# [WHAT YOU HAVE TO DO]
Search the entries for the word "nhiều" and pull out each line that has it.

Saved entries
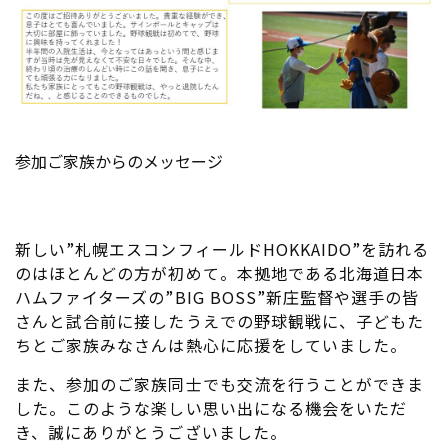
参加ご家族からのメッセージ
新しい”札幌エスコンフィールドHOKKAIDO”を訪れる
のはほとんどの方が初めて。本拠地である北海道日本
ハムファイターズの”BIG BOSS”新庄監督や選手の皆
さんと試合前に接したうえでの野球観戦に、子どもた
ちとご家族みなさんは熱心に応援をしていました。
また、参加のご家族同士でも交流を行うことができま
した。このような楽しい思い出になる機会をいただ
き、誠にありがとうございました。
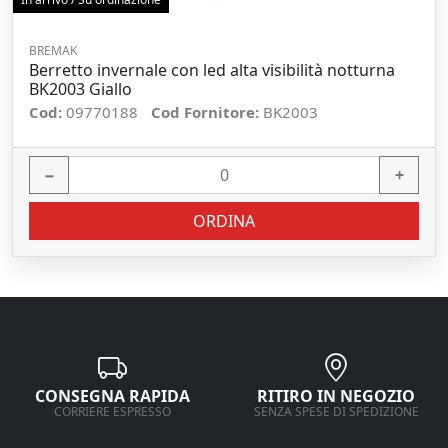
BREMAK
Berretto invernale con led alta visibilità notturna
BK2003 Giallo
Cod:
09770188
Cod Fornitore:
BK2003
−
+
ORDINA
CONSEGNA RAPIDA
RITIRO IN NEGOZIO
CORRIERE ESPRESSO
SENZA SPESE DI SPEDIZIONE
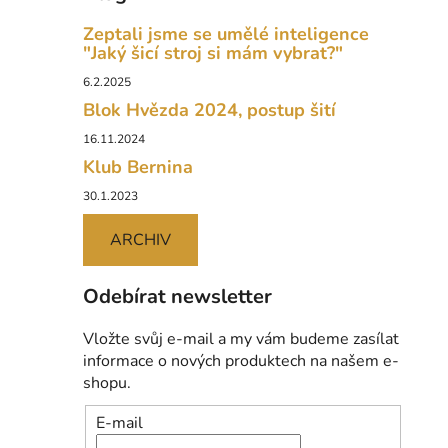
Zeptali jsme se umělé inteligence
"Jaký šicí stroj si mám vybrat?"
6.2.2025
Blok Hvězda 2024, postup šití
16.11.2024
Klub Bernina
30.1.2023
ARCHIV
Odebírat newsletter
Vložte svůj e-mail a my vám budeme zasílat
informace o nových produktech na našem e-
shopu.
E-mail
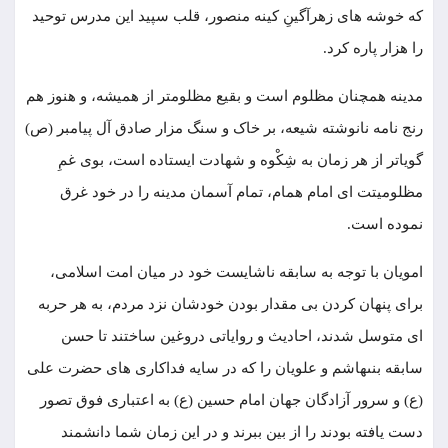
که خوشه ‌های زهرآگینِ کینه منصور، قلب سپید این مدرس توحید
را هزار پاره کرد.
مدینه همچنان مظلوم است و بقیع مظلومتر از همیشه، و هنوز هم
رنج نامه نانوشته شیعه، بر خاک و سنگ مزار صادق آل‌ پیامبر (ص)
گویاتر از هر زمان به شِکْوه و شهادت ایستاده است، بوى غمِ
مظلومیتت ای امام همام، تمام آسمان مدینه را در خود غرق
نموده است.
امویان با توجه به سابقه ناشایست‏ خود در میان امت اسلامى،‏
‏برای پنهان کردن بى ‏مقدار بودن خودشان نزد مردم، به هر حربه‏
اى متوسل ‏شدند، احادیث و روایاتى دروغین ساختند تا حسن
سابقه بنى‏هاشم و علویان را که در سایه فداکارى‏ هاى حضرت على
(ع) و سرور آزادگان جهان امام حسین (ع) به اعتبارى ‏فوق تصور
دست‏ یافته بودند را از بین ببرند و در این زمان شما دانشمند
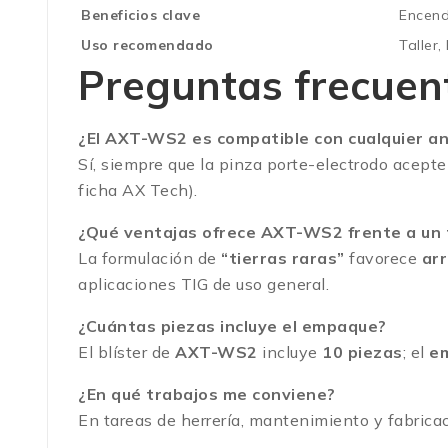
Beneficios clave
Encendi
Uso recomendado
Taller,
Preguntas frecuen
¿El AXT-WS2 es compatible con cualquier a
Sí, siempre que la pinza porte-electrodo acepte
ficha AX Tech).
¿Qué ventajas ofrece AXT-WS2 frente a un
La formulación de
“tierras raras”
favorece
ar
aplicaciones TIG de uso general.
¿Cuántas piezas incluye el empaque?
El blíster de
AXT-WS2
incluye
10 piezas
; el
e
¿En qué trabajos me conviene?
En tareas de herrería, mantenimiento y fabrica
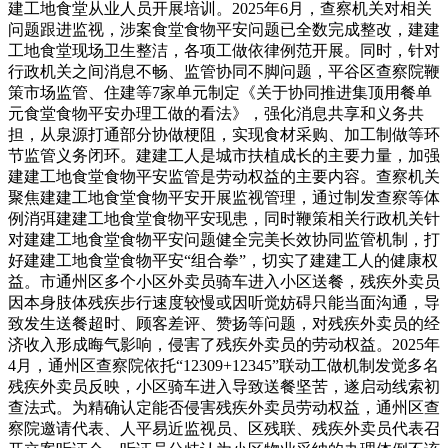
建工地食堂从业人员开展培训。2025年6月，查察机关对相关
问题跟进监视，涉案食堂食物平安问题已全数完成整改，建建
工地食堂现场卫生整洁，各项工做依律例范开展。同时，针对
行政机关之间消息不畅、监管协同不脚问题，平谷区查察院鞭
策市场监管、住建等7家单元制定《关于协同推进集顶用餐单
元食堂食物平安办理工做的看法》，强化消息共享和义务共
担，从泉源打通部分协做梗阻，实现食材采购、加工制做等环
节监管义务闭环。建建工人是城市扶植成长的主要力量，加强
建建工地食堂食物平安监管是劳动权益的主要内容。查察机关
聚焦建建工地食堂食物平安开展监视管理，通过制发查察等体
例消弭建建工地食堂食物平安现患，同时鞭策相关行政机关针
对建建工地食堂食物平安问题健全完美长效协同监管机制，打
好建建工地食堂食物平安“组合拳”，切实了建建工人的健康权
益。市通州区多个小区外卖员骑车进入小区送餐，残疾外卖员
因本身肢体残疾步行速度较慢或因听觉妨碍只能当面沟通，导
致发生送餐超时、顾客差评、赞扬等问题，对残疾外卖员的经
济收入形成晦气影响，侵害了残疾外卖员的劳动权益。2025年
4月，通州区查察院依托“12309+12345”联动工做机制发觉多名
残疾外卖员反映，小区骑车进入导致送餐坚苦，遂启动线索初
查法式。为精确认定能否侵害残疾外卖员劳动权益，通州区查
察院邀请代表、人平易近监视员、区残联、残疾外卖员代表召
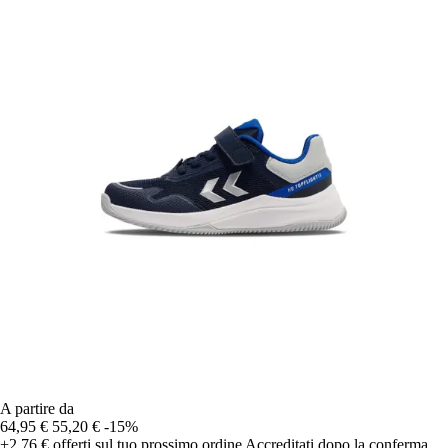
A partire da
64,95 €
55,20 €
-15%
+2,76 €
offerti sul tuo prossimo ordine
Accreditati dopo la conferma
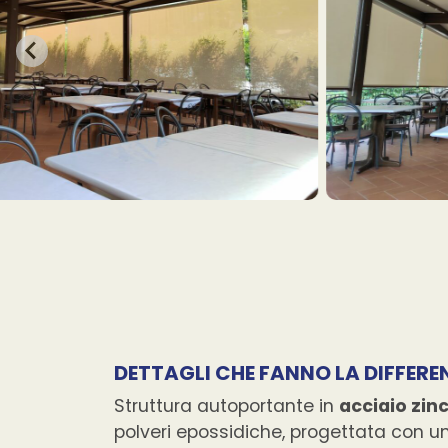
DETTAGLI CHE FANNO LA DIFFERE
Struttura autoportante in
acciaio zin
polveri epossidiche, progettata con 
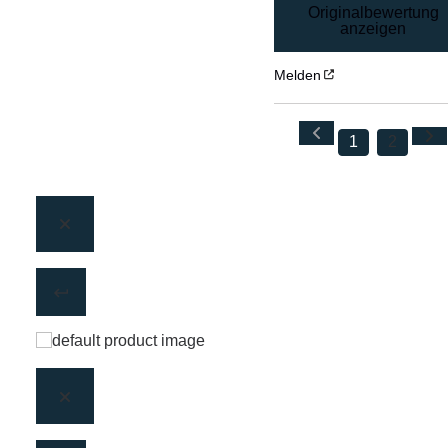
Originalbewertung
anzeigen
Melden
1
2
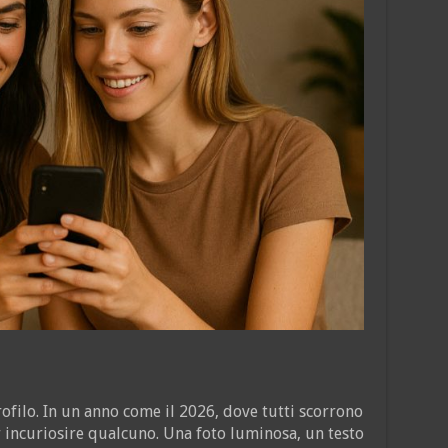
ofilo. In un anno come il 2026, dove tutti scorrono
 incuriosire qualcuno. Una foto luminosa, un testo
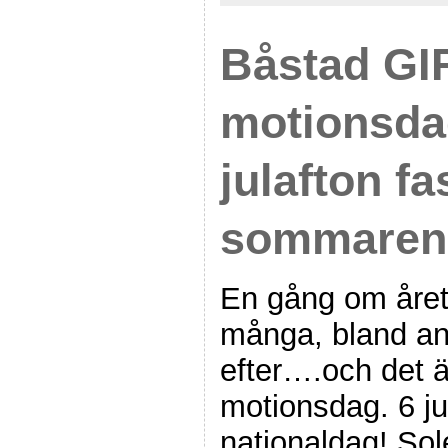
Båstad GI
motionsda
julafton fa
sommaren
En gång om åre
många, bland ann
efter….och det ä
motionsdag. 6 ju
nationaldag! Sol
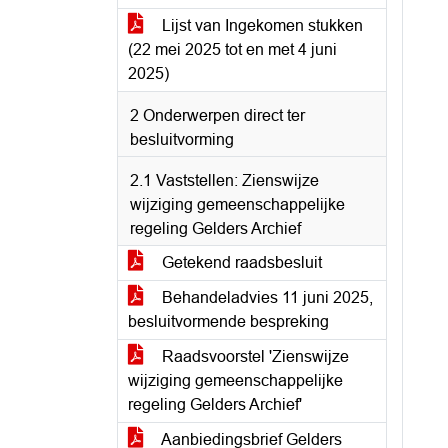
Lijst van Ingekomen stukken
(22 mei 2025 tot en met 4 juni
2025)
2 Onderwerpen direct ter
besluitvorming
2.1 Vaststellen: Zienswijze
wijziging gemeenschappelijke
regeling Gelders Archief
Getekend raadsbesluit
Behandeladvies 11 juni 2025,
besluitvormende bespreking
Raadsvoorstel 'Zienswijze
wijziging gemeenschappelijke
regeling Gelders Archief'
Aanbiedingsbrief Gelders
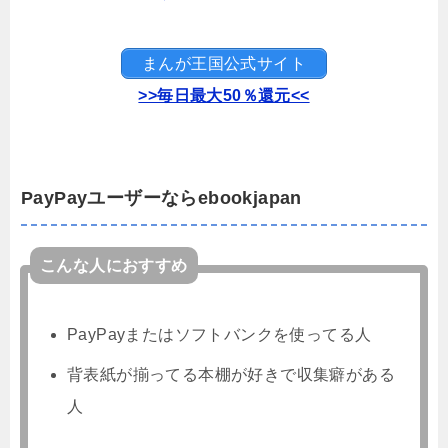
まんが王国公式サイト
>>毎日最大50％還元<<
PayPayユーザーならebookjapan
こんな人におすすめ
PayPayまたはソフトバンクを使ってる人
背表紙が揃ってる本棚が好きで収集癖がある
人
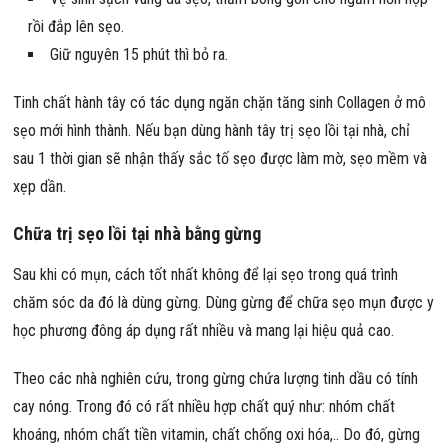
rồi đắp lên sẹo.
Giữ nguyên 15 phút thì bỏ ra.
Tinh chất hành tây có tác dụng ngăn chặn tăng sinh Collagen ở mô
sẹo mới hình thành. Nếu bạn dùng hành tây trị sẹo lồi tại nhà, chỉ
sau 1 thời gian sẽ nhận thấy sắc tố sẹo được làm mờ, sẹo mềm và
xẹp dần.
Chữa trị sẹo lồi tại nhà bằng gừng
Sau khi có mụn, cách tốt nhất không để lại sẹo trong quá trình
chăm sóc da đó là dùng gừng. Dùng gừng để chữa sẹo mụn được y
học phương đông áp dụng rất nhiều và mang lại hiệu quả cao.
Theo các nhà nghiên cứu, trong gừng chứa lượng tinh dầu có tính
cay nóng. Trong đó có rất nhiều hợp chất quý như: nhóm chất
khoáng, nhóm chất tiền vitamin, chất chống oxi hóa,.. Do đó, gừng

# [TASK RESPONSE]
học phương đông áp dụng rất nhiều và mang lại hiệu quả cao.
cay nóng. Trong đó có rất nhiều hợp chất quý như: nhóm chất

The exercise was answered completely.